» **ACTION ITEM**
Print the data below exactly, but only the lines from the one containing "03-6407-1571 (235, 2481)" down to the one containing "0 ITEMS (368, 36)", inclusive.

[Collection entries]
★ ★ ★ ★ ★

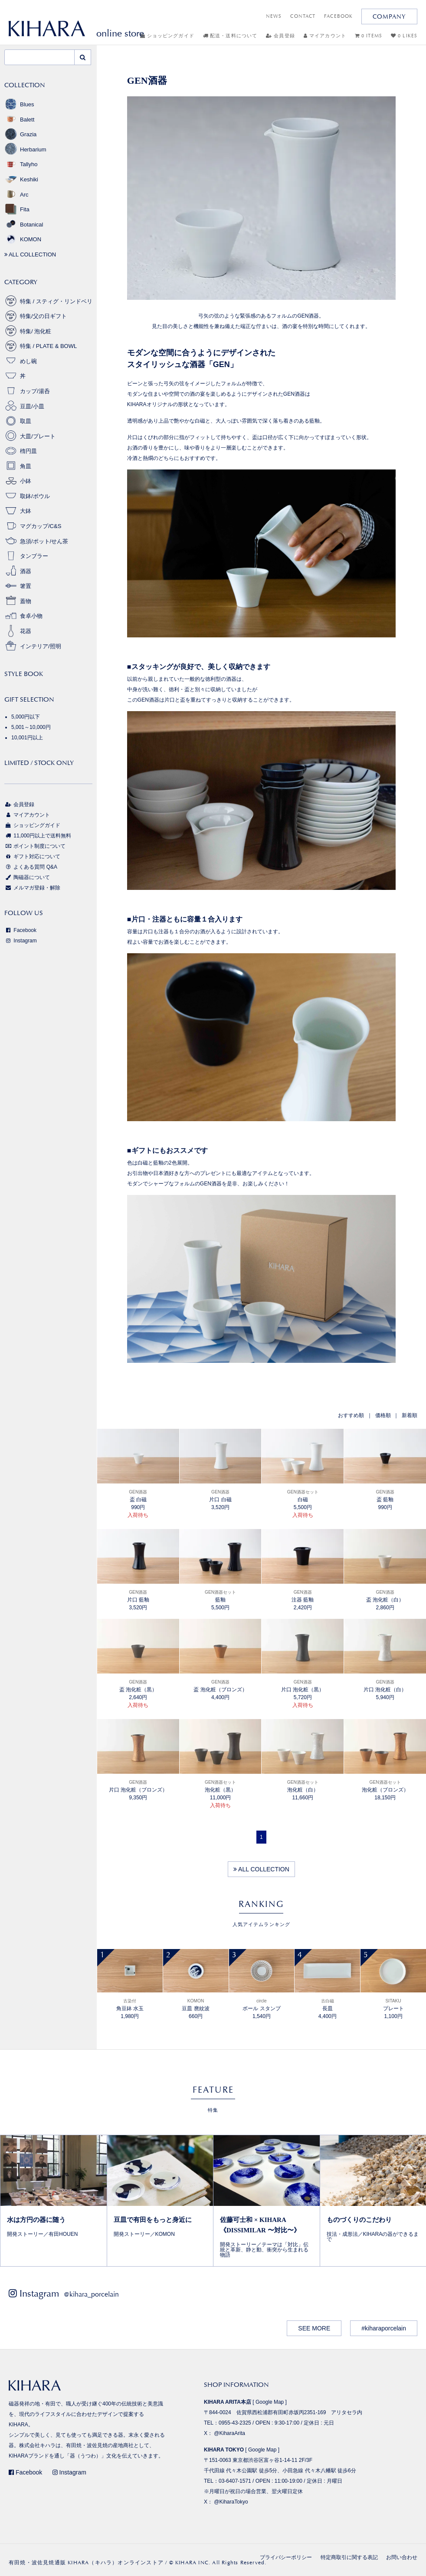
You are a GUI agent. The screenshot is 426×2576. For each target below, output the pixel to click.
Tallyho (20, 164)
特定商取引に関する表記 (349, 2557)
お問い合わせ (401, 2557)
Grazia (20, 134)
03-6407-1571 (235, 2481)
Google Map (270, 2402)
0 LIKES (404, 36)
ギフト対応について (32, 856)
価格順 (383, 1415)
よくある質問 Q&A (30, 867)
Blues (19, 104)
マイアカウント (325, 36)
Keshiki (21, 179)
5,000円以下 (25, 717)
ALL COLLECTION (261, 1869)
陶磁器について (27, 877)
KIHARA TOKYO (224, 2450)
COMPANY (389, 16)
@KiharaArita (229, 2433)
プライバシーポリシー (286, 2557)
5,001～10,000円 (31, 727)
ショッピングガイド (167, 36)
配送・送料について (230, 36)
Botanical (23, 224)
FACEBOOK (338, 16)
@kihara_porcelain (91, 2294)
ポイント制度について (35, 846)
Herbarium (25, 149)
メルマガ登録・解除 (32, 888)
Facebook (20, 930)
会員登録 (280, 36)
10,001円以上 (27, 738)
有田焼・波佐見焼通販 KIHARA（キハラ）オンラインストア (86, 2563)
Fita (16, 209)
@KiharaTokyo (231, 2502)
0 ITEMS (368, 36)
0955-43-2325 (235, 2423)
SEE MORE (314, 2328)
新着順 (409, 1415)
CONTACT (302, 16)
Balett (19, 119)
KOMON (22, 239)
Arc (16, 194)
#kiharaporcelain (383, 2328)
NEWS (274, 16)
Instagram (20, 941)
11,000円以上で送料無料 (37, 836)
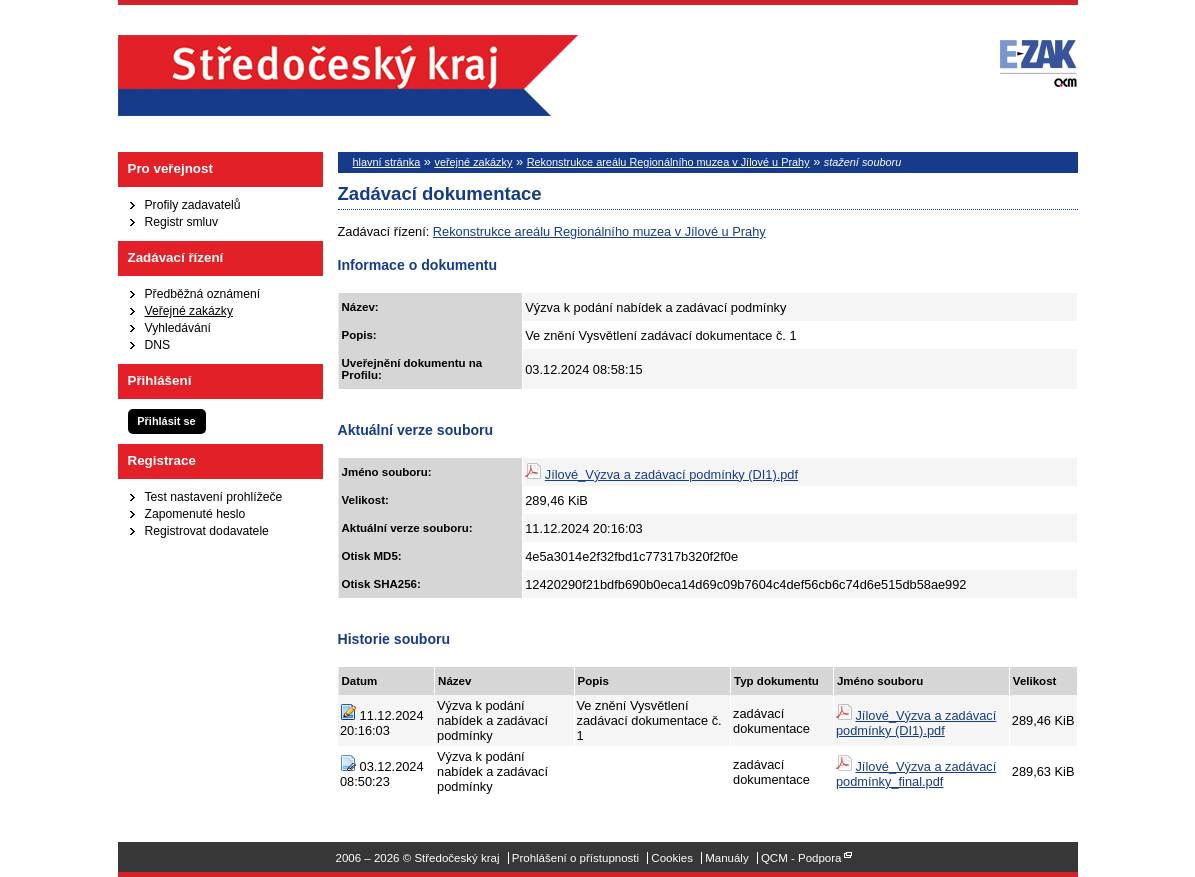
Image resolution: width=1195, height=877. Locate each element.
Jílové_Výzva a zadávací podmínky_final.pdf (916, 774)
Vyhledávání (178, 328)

★ ★ ★ ★ ★

» **WRITTEN ANSWER**
03-6407-1571 (235, 2481)
Google Map (270, 2402)
0 LIKES (404, 36)
ギフト対応について (32, 856)
価格順 (383, 1415)
よくある質問 Q&A (30, 867)
Blues (19, 104)
マイアカウント (325, 36)
Keshiki (21, 179)
5,000円以下 (25, 717)
ALL COLLECTION (261, 1869)
陶磁器について (27, 877)
KIHARA TOKYO (224, 2450)
COMPANY (389, 16)
@KiharaArita (229, 2433)
プライバシーポリシー (286, 2557)
5,001～10,000円 (31, 727)
ショッピングガイド (167, 36)
配送・送料について (230, 36)
Botanical (23, 224)
FACEBOOK (338, 16)
@kihara_porcelain (91, 2294)
ポイント制度について (35, 846)
Herbarium (25, 149)
メルマガ登録・解除 (32, 888)
Facebook (20, 930)
会員登録 (280, 36)
10,001円以上 (27, 738)
有田焼・波佐見焼通販 KIHARA（キハラ）オンラインストア (86, 2563)
Fita (16, 209)
@KiharaTokyo (231, 2502)
0 ITEMS (368, 36)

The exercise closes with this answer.